Gather all lines from the material that contain the word "each".
»»
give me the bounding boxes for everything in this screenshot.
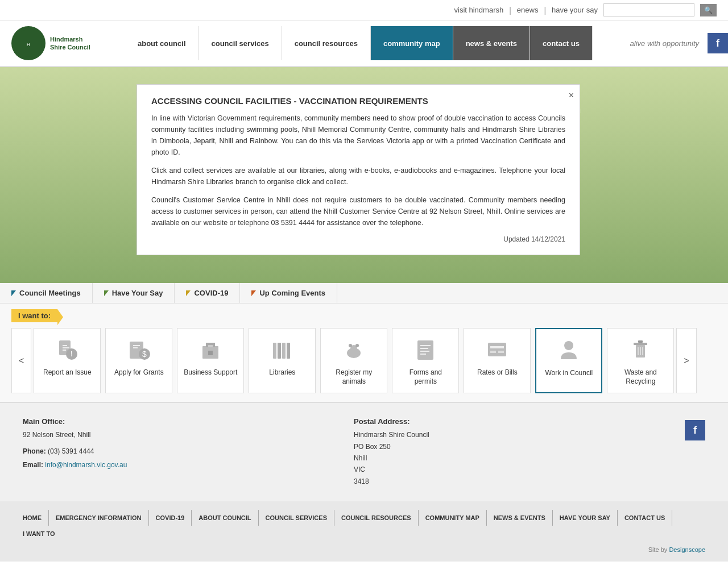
main-office-label: Main Office: bbox=[23, 417, 331, 426]
footer-nav-map[interactable]: COMMUNITY MAP bbox=[425, 510, 487, 526]
quick-link-rates-bills[interactable]: Rates or Bills bbox=[464, 328, 531, 393]
logo-area: H Hindmarsh Shire Council bbox=[0, 20, 125, 66]
email-label: Email: bbox=[23, 461, 43, 469]
email-link[interactable]: info@hindmarsh.vic.gov.au bbox=[45, 461, 127, 469]
prev-arrow[interactable]: < bbox=[11, 328, 31, 393]
sep2: | bbox=[544, 6, 546, 15]
report-icon: ! bbox=[53, 335, 81, 364]
quick-link-apply-grants-label: Apply for Grants bbox=[114, 368, 164, 377]
main-office-address: 92 Nelson Street, Nhill bbox=[23, 429, 331, 440]
grants-icon: $ bbox=[125, 335, 153, 364]
svg-rect-37 bbox=[638, 340, 643, 343]
svg-text:H: H bbox=[27, 42, 30, 47]
phone: (03) 5391 4444 bbox=[48, 447, 94, 455]
svg-rect-16 bbox=[208, 351, 213, 355]
tab-upcoming-events[interactable]: Up Coming Events bbox=[240, 283, 337, 303]
tagline: alive with opportunity bbox=[622, 39, 708, 48]
svg-text:$: $ bbox=[142, 350, 147, 359]
sep1: | bbox=[509, 6, 511, 15]
footer-nav-about[interactable]: ABOUT COUNCIL bbox=[198, 510, 258, 526]
svg-rect-31 bbox=[490, 346, 504, 348]
footer-nav-emergency[interactable]: EMERGENCY INFORMATION bbox=[56, 510, 149, 526]
next-arrow[interactable]: > bbox=[676, 328, 696, 393]
svg-rect-15 bbox=[208, 345, 213, 347]
nav-council-resources[interactable]: council resources bbox=[282, 26, 371, 60]
main-nav: H Hindmarsh Shire Council about council … bbox=[0, 20, 728, 67]
svg-rect-27 bbox=[420, 348, 428, 349]
svg-rect-18 bbox=[278, 343, 281, 359]
modal-para1: In line with Victorian Government requir… bbox=[151, 113, 565, 158]
svg-rect-32 bbox=[490, 351, 496, 353]
facebook-nav-icon[interactable]: f bbox=[708, 33, 728, 53]
postal-city: Nhill bbox=[354, 452, 662, 464]
tab-upcoming-events-label: Up Coming Events bbox=[259, 289, 325, 297]
search-button[interactable]: 🔍 bbox=[700, 4, 717, 16]
quick-link-apply-grants[interactable]: $ Apply for Grants bbox=[105, 328, 172, 393]
logo-icon: H bbox=[11, 26, 46, 60]
quick-link-libraries[interactable]: Libraries bbox=[249, 328, 316, 393]
quick-link-rates-bills-label: Rates or Bills bbox=[477, 368, 518, 377]
quick-link-forms-permits[interactable]: Forms and permits bbox=[392, 328, 459, 393]
hero-section: COMMUNITY UPDATE × ACCESSING COUNCIL FAC… bbox=[0, 67, 728, 283]
svg-rect-28 bbox=[420, 351, 429, 352]
quick-link-work-council[interactable]: Work in Council bbox=[535, 328, 602, 393]
nav-council-services[interactable]: council services bbox=[199, 26, 282, 60]
svg-rect-36 bbox=[634, 343, 647, 345]
work-icon bbox=[555, 336, 583, 364]
waste-icon bbox=[626, 335, 655, 364]
rates-icon bbox=[483, 335, 511, 364]
footer-nav-contact[interactable]: CONTACT US bbox=[624, 510, 672, 526]
footer-nav-covid[interactable]: COVID-19 bbox=[156, 510, 192, 526]
quick-link-report-issue[interactable]: ! Report an Issue bbox=[34, 328, 101, 393]
quick-link-business-support[interactable]: Business Support bbox=[177, 328, 244, 393]
footer-nav-resources[interactable]: COUNCIL RESOURCES bbox=[341, 510, 419, 526]
modal-title: ACCESSING COUNCIL FACILITIES - VACCINATI… bbox=[151, 96, 565, 106]
libraries-icon bbox=[268, 335, 296, 364]
footer-nav-iwant[interactable]: I WANT TO bbox=[23, 526, 62, 542]
tab-have-your-say[interactable]: Have Your Say bbox=[93, 283, 175, 303]
footer-nav-services[interactable]: COUNCIL SERVICES bbox=[266, 510, 334, 526]
footer-bottom: HOME EMERGENCY INFORMATION COVID-19 ABOU… bbox=[0, 501, 728, 562]
svg-rect-5 bbox=[63, 345, 67, 346]
tab-have-your-say-label: Have Your Say bbox=[112, 289, 163, 297]
quick-link-register-animals[interactable]: Register my animals bbox=[320, 328, 387, 393]
tab-covid19[interactable]: COVID-19 bbox=[175, 283, 240, 303]
modal-para2: Click and collect services are available… bbox=[151, 165, 565, 188]
svg-rect-6 bbox=[63, 347, 69, 348]
modal-overlay: × ACCESSING COUNCIL FACILITIES - VACCINA… bbox=[136, 84, 580, 255]
footer-address-col: Main Office: 92 Nelson Street, Nhill Pho… bbox=[23, 417, 331, 487]
tab-council-meetings[interactable]: Council Meetings bbox=[0, 283, 93, 303]
quick-link-register-animals-label: Register my animals bbox=[325, 368, 382, 386]
modal-close-button[interactable]: × bbox=[569, 90, 574, 101]
enews-link[interactable]: enews bbox=[517, 6, 539, 14]
footer-nav-home[interactable]: HOME bbox=[23, 510, 49, 526]
postal-po: PO Box 250 bbox=[354, 441, 662, 452]
have-your-say-link[interactable]: have your say bbox=[552, 6, 598, 14]
svg-point-23 bbox=[349, 344, 352, 347]
quick-link-waste-recycling[interactable]: Waste and Recycling bbox=[607, 328, 674, 393]
svg-rect-19 bbox=[282, 343, 286, 359]
nav-links: about council council services council r… bbox=[125, 26, 622, 60]
business-icon bbox=[196, 335, 225, 364]
quick-link-work-council-label: Work in Council bbox=[545, 369, 593, 378]
quick-link-business-support-label: Business Support bbox=[184, 368, 237, 377]
footer-nav-hys[interactable]: HAVE YOUR SAY bbox=[560, 510, 618, 526]
search-input[interactable] bbox=[603, 3, 694, 16]
nav-contact-us[interactable]: contact us bbox=[530, 26, 593, 60]
facebook-footer-icon[interactable]: f bbox=[685, 420, 705, 440]
nav-community-map[interactable]: community map bbox=[371, 26, 453, 60]
footer-postal-col: Postal Address: Hindmarsh Shire Council … bbox=[354, 417, 662, 487]
svg-text:!: ! bbox=[71, 350, 73, 358]
visit-hindmarsh-link[interactable]: visit hindmarsh bbox=[454, 6, 504, 14]
footer-credit-link[interactable]: Designscope bbox=[669, 546, 705, 553]
nav-about-council[interactable]: about council bbox=[125, 26, 199, 60]
forms-icon bbox=[411, 335, 440, 364]
svg-rect-30 bbox=[488, 343, 506, 356]
quick-link-libraries-label: Libraries bbox=[269, 368, 295, 377]
svg-rect-25 bbox=[417, 340, 433, 360]
modal-para3: Council's Customer Service Centre in Nhi… bbox=[151, 194, 565, 228]
footer-nav-news[interactable]: NEWS & EVENTS bbox=[494, 510, 553, 526]
logo-text: Hindmarsh Shire Council bbox=[50, 35, 90, 52]
nav-news-events[interactable]: news & events bbox=[453, 26, 530, 60]
tab-council-meetings-label: Council Meetings bbox=[19, 289, 81, 297]
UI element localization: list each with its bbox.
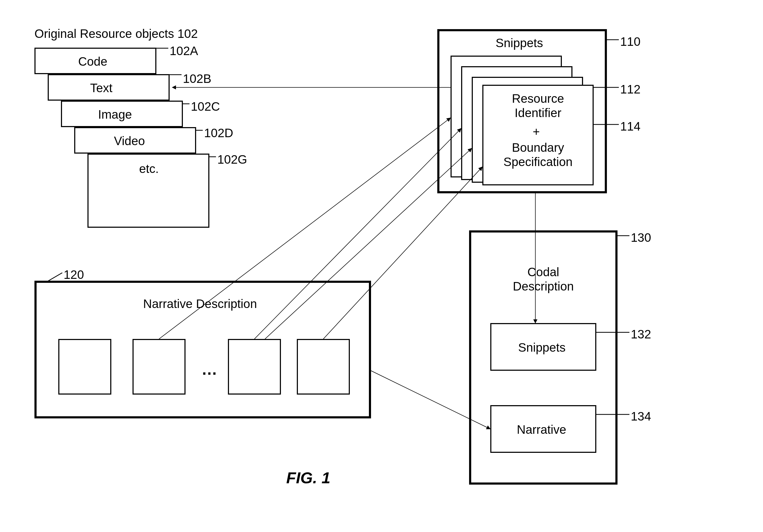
narrative-item-1 [58,339,111,395]
resource-label-video: Video [114,134,145,148]
resource-ref-a: 102A [169,44,198,58]
snippet-plus: + [533,125,540,139]
snippets-ref-bs: 114 [620,119,641,133]
diagram-canvas: Original Resource objects 102 etc. 102G … [0,0,763,532]
codal-ref-outer: 130 [631,230,651,245]
svg-line-15 [48,273,62,281]
snippets-ref-ri: 112 [620,82,641,96]
codal-ref-snip: 132 [631,327,651,341]
resource-label-code: Code [78,54,107,69]
snippet-resource-identifier: Resource Identifier [495,91,581,120]
resource-ref-g: 102G [217,152,247,167]
resource-ref-d: 102D [204,126,233,140]
resource-label-text: Text [90,81,112,95]
resource-label-image: Image [98,107,132,122]
codal-snippets-label: Snippets [518,340,566,355]
resources-title: Original Resource objects 102 [35,27,198,41]
narrative-item-4 [297,339,350,395]
snippet-boundary: Boundary Specification [485,140,591,169]
resource-ref-b: 102B [183,71,211,86]
snippets-title: Snippets [495,36,543,50]
resource-label-etc: etc. [139,161,159,176]
narrative-title: Narrative Description [143,297,257,311]
codal-title: Codal Description [506,265,581,294]
narrative-ellipsis: … [201,360,217,379]
codal-ref-narr: 134 [631,409,651,423]
narrative-item-3 [228,339,281,395]
narrative-ref: 120 [63,267,84,282]
figure-label: FIG. 1 [286,469,330,487]
snippets-ref-outer: 110 [620,35,641,49]
resource-ref-c: 102C [191,99,220,114]
codal-narrative-label: Narrative [517,422,566,437]
narrative-item-2 [133,339,185,395]
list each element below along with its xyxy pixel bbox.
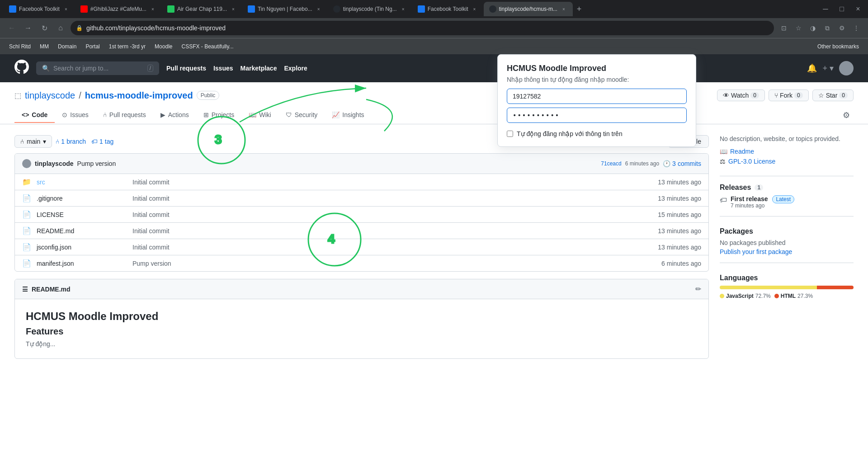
««
Task answer -
UI element localization: list each with its bbox.
list each element below along with its xyxy pixel bbox.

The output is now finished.